Wednesday, November 02, 2016

The OAS and Venezuela

I've written a lot about how Latin America has remained very hands-off with regard to Venezuela, which in my opinion has exacerbated the crisis. One vocal president has been Peru's Pedro Pablo Kuczynski, who has called for invoking the OAS' Democratic Charter. In return, Venezuela's Foreign Minister argues that he is a tool.

In an official response to the statements last Sunday, the Venezuelan Foreign Ministry accused its Peruvian counterpart of “obeying the interventionist rulebook of Washington to justify intervention in Venezuela, in concert with opposition groups”.   
The communique also stated that Rodriguez had demanded respect from Kuczynski during the summit’s closed door lunch, while reminding “the Peruvian government that mutual respect, sovereign equality amongst states and non-intervention in the internal matters of another state… are some of the cardinal principles of international law”. 
As always with Venezuela, there is a contradiction between one function of the OAS--protecting and promoting democracy--and "non-intervention." For Venezuela, recognizing there is a dire crisis is intervention, and certainly calling for multilateral solutions is as well. Too many Latin American leaders are too intimidated to do anything.

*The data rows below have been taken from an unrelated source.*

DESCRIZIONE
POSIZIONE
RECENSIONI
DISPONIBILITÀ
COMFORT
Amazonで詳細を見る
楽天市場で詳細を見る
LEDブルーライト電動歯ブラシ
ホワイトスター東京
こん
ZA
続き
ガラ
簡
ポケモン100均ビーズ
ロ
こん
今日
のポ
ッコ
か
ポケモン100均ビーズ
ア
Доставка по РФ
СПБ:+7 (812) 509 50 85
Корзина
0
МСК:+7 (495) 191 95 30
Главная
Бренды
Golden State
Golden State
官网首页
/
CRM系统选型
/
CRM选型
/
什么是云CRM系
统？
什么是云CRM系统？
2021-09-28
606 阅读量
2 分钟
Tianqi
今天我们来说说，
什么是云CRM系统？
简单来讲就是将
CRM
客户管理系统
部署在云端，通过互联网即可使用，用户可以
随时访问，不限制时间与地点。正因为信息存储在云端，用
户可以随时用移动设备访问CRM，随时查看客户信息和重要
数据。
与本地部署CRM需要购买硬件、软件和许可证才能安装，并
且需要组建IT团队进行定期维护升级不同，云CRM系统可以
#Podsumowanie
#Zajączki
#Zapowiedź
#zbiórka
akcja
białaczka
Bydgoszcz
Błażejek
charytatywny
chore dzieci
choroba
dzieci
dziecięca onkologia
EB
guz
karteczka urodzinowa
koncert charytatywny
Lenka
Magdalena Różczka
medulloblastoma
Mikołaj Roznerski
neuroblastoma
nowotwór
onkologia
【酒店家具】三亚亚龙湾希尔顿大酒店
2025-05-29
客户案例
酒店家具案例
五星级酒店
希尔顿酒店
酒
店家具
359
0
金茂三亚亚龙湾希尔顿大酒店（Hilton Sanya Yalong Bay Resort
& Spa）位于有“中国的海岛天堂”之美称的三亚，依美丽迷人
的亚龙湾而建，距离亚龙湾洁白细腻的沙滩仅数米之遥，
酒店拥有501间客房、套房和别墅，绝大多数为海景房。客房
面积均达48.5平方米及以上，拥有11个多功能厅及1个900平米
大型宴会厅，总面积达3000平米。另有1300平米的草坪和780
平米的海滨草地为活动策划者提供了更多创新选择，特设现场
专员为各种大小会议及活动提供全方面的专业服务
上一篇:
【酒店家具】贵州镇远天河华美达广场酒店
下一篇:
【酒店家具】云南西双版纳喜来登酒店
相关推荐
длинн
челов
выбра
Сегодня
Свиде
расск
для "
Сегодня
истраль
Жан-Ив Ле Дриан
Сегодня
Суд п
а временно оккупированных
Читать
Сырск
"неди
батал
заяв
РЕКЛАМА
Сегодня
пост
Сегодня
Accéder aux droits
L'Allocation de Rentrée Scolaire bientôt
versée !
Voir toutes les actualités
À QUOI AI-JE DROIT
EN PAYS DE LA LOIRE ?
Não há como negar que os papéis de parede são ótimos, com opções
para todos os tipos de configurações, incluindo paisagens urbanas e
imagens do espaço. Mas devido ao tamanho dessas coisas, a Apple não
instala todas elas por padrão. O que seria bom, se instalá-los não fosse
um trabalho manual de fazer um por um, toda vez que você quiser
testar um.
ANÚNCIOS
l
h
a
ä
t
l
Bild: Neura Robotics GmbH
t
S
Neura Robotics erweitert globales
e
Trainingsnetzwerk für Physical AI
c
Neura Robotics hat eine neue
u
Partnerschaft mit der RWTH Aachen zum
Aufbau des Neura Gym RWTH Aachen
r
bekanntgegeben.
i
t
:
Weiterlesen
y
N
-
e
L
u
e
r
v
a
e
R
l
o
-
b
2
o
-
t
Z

Latin American dithering, however, has prolonged the crisis. Non-intervention now means watching countries fall apart while you stand around. Or dance, as the case might be.


shah8 1:09 AM  

I would argue that non-intervention is a specific, if unstated policy because none want to legitimate any potential "intervention" against themselves.

And frankly (tho' I know I repeat myself), there is nothing anyone *can* do for Venezuela as far as the current suffering is concerned, and pushing a color revolution won't actually make things better for the people. Convincing the regime to make what sensible changes they can be got to do is the right behavior. Cornering the regime with a constant stream of delegitimazation rhetoric does nothing but encourage them to break the machinery of elections and governments (because they don't think "fair" is possible) and democracy in general.

More than this, this focus on Venezuela is, frankly speaking, dangerous. They are simply one of the more poorly managed country in a world context of a renewed Third World Debt crisis. There will be more countries in extreme crisis (well, Central Asia is almost there, now) and that noise will eventually to seize attention in a way Venezuela won't. And agit prop will not suffice as a policy. Peru has no leverage on Venezuela, and I doubt the current president will be anything more than a lame duck for very long, anyways. What counts are the actual resources you're willing to put to a resolution. Actual agreements among the parties that have power.